The present results provide evidence that the prior inconsistent reports of interactions between face sex and emotional expressions in face categorization reflect differences in the stimulus set sizes used. Symmetrical interactions are observed for large stimulus sets, but not for small sets, in which either asymmetrical interactions or no interactions emerge. The finding of an interaction between face sex and emotion in expression categorization with larger stimulus sets is of interest, since it seems inconsistent with research on the effects of another invariant facial characteristic, face race. Craig, Mallan, and Lipp (2012) followed up on studies of the effects of poser race on expression categorization that had either reported happy face advantages for same-race faces and angry face advantages for other-race faces (Hugenberg, 2005) or happy face advantages for both racial in-group and out-group faces (Kubota & Ito, 2007). Stimulus set size was, among other variables such as presentation duration and the nature of the stimuli (computer-generated or photographic), identified as one of the major determinants of the outcome. Interestingly, though, increasing the set size reduced the likelihood of finding an interaction between face race and emotional expression, a finding that is contrary to what was seen here. This may indicate that the interaction between face sex and emotional expressions is mediated by a different mechanism than is the interaction between face race and emotional expressions, and that perceptual similarity plays a larger role in the former than in the latter.

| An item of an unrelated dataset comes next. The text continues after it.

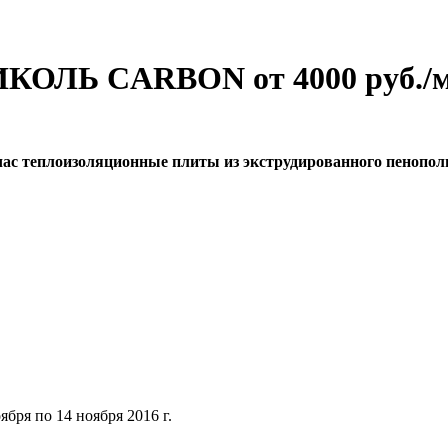
ОЛЬ CARBON от 4000 руб./м
ас теплоизоляционные плиты из экструдированного пенопо
ября по 14 ноября 2016 г.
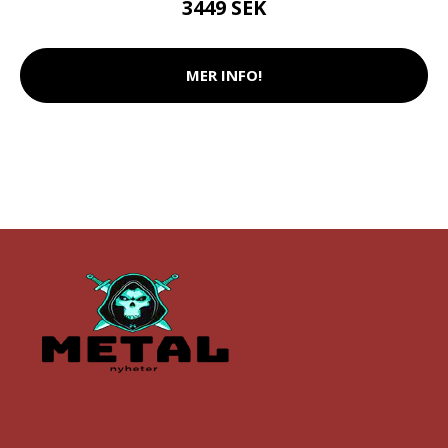
3449 SEK
MER INFO!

The research investigating the interaction between poser sex and emotional expressions was originally motivated by the question of whether variant face cues, such as expressions, and invariant face cues, such as sex, age, or race, are processed independently, as is proposed by Bruce and Young’s model of face processing (Bruce & Young, 1986; Young & Bruce, 2011), or in a manner that makes interference likely, as is suggested in the neuroimaging-based model proposed by Haxby, Hoffman, and Gobbini (2000). Replicating previous results, the findings in the tasks with large set sizes certainly suggest an interdependence in the processing of different facial characteristics. The results of the tasks involving smaller set sizes seem to suggest a different pattern—at least for the processing of sex cues, which seems independent of variations in emotional expression. Again, this finding is consistent with the asymmetrical interactions reported in prior studies that had employed the Garner paradigm, which utilizes smaller set sizes (Atkinson et al., 2005; Karnadewi & Lipp, 2011). It is unclear as yet what drives the reduced effect of variations in emotional expressions on sex categorization for smaller set sizes. However, the finding that a symmetrical interaction between expression and sex cues is readily observable for larger face sets, in which it may be more difficult to become familiar with the individual faces, seems to argue against an account that proposes independent processing routes for variant and invariant facial cues.

In summary, the present results remove an apparent inconsistency in the literature on face categorization. They indicate that face sex and emotion will interact symmetrically if a large set of face stimuli is used in each categorization task. If the size of the stimulus set is reduced to four, an asymmetrical interaction or no interaction is observed.